• Am. J. Med. Sci. · Dec 1997

    Case Reports

    Reversible hemiplegia as a consequence of severe hyperkalemia and cocaine abuse in a hemodialysis patient.

    • C Effiong, T S Ahuja, J D Wagner, P C Singhal, and J Mattana.
    • Department of Medicine, Long Island Jewish Medical Center, New Hyde Park, New York, USA.
    • Am. J. Med. Sci. 1997 Dec 1;314(6):408-10.

    AbstractSevere hyperkalemia may cause weakness that typically is ascending and symmetric.

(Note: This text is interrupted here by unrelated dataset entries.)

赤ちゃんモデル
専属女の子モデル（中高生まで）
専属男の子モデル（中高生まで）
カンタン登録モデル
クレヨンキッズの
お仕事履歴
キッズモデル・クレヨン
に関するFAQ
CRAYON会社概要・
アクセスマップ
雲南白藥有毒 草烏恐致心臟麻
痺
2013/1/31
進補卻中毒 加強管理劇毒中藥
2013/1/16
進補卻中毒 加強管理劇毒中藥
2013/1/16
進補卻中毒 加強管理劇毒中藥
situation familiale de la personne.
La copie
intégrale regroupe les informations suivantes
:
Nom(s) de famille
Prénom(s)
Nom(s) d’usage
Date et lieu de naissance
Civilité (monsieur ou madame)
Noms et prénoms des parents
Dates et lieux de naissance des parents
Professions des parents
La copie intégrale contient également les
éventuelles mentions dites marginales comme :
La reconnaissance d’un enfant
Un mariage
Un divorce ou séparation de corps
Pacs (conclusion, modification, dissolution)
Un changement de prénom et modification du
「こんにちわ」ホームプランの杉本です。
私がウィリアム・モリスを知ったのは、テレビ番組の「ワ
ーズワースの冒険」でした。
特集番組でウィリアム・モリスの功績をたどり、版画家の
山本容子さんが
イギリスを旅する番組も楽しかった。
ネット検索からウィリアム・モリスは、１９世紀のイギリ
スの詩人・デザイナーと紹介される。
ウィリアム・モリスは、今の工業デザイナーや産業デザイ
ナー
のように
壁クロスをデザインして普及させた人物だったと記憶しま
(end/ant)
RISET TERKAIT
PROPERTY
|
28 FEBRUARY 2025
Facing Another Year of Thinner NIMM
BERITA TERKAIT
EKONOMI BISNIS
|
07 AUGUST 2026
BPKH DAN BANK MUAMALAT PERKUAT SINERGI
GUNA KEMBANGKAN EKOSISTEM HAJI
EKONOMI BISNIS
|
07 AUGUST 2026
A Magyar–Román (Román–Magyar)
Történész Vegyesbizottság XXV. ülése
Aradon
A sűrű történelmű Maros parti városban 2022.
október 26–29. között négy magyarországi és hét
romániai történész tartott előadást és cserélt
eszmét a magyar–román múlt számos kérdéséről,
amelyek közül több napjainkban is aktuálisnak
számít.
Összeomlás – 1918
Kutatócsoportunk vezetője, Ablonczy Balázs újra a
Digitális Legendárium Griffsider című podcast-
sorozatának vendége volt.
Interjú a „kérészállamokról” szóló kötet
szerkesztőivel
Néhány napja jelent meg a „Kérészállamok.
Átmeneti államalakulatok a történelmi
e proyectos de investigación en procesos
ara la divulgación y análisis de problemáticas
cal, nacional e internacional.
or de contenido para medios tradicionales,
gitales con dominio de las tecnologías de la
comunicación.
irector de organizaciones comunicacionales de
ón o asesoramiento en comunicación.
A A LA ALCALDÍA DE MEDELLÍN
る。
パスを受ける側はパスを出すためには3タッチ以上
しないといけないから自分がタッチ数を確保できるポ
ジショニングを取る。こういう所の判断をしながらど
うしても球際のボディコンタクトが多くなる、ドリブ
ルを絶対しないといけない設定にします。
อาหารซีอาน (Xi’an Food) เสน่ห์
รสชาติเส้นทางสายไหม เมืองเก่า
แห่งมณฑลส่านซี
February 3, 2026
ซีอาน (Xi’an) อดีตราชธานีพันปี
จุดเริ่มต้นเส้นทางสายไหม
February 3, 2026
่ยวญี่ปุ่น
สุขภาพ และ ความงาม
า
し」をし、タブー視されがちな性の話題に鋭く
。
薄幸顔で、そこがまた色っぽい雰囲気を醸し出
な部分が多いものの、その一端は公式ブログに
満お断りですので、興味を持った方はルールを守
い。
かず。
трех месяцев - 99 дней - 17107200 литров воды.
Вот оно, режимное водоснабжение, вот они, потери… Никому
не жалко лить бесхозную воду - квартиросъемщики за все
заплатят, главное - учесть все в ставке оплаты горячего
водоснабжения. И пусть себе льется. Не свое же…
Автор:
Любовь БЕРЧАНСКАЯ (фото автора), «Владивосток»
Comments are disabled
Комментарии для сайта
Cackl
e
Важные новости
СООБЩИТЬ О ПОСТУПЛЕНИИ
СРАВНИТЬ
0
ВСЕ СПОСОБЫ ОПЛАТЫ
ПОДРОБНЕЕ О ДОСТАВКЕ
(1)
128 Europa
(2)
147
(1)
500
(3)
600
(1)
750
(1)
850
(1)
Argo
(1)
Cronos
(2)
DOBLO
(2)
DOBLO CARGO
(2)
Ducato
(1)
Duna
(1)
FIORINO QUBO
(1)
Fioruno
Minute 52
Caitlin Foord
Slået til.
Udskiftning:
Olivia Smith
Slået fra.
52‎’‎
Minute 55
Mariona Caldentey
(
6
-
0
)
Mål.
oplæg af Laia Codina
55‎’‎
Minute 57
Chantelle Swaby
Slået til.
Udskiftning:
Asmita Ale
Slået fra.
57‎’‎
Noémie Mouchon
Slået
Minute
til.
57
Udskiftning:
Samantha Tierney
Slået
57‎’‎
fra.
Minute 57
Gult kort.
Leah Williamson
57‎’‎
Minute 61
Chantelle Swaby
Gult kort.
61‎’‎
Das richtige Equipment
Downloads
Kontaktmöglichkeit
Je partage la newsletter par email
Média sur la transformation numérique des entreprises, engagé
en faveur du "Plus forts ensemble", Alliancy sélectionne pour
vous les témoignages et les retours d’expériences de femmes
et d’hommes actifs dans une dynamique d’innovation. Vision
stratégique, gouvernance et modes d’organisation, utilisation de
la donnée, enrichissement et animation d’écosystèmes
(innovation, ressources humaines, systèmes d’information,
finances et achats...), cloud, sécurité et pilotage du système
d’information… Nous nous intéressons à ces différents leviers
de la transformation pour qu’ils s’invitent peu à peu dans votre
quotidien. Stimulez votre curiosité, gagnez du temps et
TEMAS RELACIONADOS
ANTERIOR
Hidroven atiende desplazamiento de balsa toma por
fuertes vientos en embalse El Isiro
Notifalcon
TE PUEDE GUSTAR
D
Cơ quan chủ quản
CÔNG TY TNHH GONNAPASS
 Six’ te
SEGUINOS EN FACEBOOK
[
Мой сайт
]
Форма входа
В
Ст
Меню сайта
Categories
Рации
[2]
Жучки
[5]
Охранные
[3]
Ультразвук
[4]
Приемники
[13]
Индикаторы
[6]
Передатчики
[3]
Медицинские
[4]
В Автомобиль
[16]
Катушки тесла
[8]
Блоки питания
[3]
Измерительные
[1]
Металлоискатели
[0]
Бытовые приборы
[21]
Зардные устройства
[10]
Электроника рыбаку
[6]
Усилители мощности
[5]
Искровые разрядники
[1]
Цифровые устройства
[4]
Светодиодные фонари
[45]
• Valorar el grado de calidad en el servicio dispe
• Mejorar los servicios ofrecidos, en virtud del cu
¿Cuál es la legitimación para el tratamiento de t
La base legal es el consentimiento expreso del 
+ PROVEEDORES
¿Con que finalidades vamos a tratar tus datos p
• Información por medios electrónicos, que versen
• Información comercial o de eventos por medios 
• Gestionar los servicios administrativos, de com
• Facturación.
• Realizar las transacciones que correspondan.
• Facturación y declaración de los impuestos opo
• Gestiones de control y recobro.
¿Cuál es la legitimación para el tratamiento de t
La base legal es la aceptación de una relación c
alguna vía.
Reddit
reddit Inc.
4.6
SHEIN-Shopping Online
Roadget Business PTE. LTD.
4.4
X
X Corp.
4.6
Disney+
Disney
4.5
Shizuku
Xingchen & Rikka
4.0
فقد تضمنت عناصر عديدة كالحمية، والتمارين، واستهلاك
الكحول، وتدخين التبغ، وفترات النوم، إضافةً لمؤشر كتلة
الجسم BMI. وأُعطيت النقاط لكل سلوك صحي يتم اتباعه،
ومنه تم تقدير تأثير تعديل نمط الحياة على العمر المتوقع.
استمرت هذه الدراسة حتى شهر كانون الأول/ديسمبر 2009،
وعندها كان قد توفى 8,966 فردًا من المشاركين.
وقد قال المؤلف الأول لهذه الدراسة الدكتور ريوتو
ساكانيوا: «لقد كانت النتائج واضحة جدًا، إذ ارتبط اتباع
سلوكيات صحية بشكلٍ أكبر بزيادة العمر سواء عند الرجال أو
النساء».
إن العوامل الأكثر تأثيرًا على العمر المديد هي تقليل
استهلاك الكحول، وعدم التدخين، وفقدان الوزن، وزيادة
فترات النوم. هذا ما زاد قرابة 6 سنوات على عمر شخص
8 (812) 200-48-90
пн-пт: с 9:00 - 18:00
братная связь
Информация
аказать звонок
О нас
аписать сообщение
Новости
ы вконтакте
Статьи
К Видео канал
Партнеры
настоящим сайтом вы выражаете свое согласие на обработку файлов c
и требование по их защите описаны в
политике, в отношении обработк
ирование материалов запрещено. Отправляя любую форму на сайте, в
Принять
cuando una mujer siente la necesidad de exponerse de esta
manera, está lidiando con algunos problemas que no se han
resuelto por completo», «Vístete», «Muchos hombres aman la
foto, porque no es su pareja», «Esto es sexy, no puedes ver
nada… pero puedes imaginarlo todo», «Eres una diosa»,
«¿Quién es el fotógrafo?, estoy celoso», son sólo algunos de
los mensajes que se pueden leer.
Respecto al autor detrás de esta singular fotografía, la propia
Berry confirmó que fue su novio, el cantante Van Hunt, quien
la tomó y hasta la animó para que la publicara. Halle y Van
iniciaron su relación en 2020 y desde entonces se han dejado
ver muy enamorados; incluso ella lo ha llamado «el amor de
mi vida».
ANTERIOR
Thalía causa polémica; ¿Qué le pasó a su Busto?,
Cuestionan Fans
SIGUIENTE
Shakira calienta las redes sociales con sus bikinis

In an isolated case report, hemiplegia occurred after the development of hyperkalemia in a patient with a known central nervous system lesion. We describe a patient requiring long-term hemodialysis who had near-fatal hyperkalemia, hemiplegia, and rhabdomyolysis after abuse of crack cocaine. The hemiplegia resolved after normalization of serum potassium using emergency dialysis. No brain lesion could be identified during computed tomography or by electroencephalography, and the patient had no residual neurologic deficits. We conclude that this patient had hemiplegia secondary to cocaine-induced cerebral vasoconstriction because no structural lesion could be found and that the neurologic deficit was worsened by severe hyperkalemia, which probably resulted from cocaine-induced rhabdomyolysis. Hence, despite the absence of a structural lesion of the brain, severe hyperkalemia, typically associated with symmetric, ascending muscle weakness, may contribute to causing focal weakness in the condition of cocaine-induced vasoconstriction.